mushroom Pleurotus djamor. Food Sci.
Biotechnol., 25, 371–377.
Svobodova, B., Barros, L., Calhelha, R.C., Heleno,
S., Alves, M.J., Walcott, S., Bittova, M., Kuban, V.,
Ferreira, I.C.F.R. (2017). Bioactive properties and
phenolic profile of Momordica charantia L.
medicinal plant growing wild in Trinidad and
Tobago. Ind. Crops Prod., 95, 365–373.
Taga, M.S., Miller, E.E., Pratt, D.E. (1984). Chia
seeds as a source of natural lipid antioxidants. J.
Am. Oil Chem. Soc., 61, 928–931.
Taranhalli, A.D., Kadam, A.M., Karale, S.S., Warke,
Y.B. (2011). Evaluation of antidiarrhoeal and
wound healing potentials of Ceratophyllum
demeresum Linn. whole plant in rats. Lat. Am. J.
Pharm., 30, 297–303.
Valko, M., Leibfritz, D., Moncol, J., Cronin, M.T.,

:::::

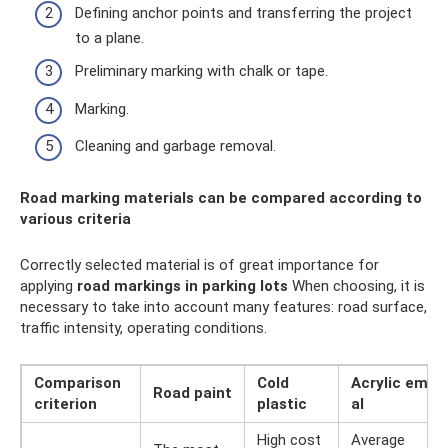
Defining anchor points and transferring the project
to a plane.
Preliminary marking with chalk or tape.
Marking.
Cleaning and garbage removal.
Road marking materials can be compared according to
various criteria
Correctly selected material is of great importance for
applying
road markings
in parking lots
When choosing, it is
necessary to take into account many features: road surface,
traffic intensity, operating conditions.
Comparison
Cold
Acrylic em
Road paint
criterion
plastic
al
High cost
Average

:::::

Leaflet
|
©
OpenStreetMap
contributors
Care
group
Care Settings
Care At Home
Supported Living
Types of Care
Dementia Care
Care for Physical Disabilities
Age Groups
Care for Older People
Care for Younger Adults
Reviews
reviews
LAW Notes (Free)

:::::

:: TASK OBJECTIVE ::
Work through the records above line by line and count those that hold the string "Care". Give only the result.

:: WRITTEN ANSWER ::
8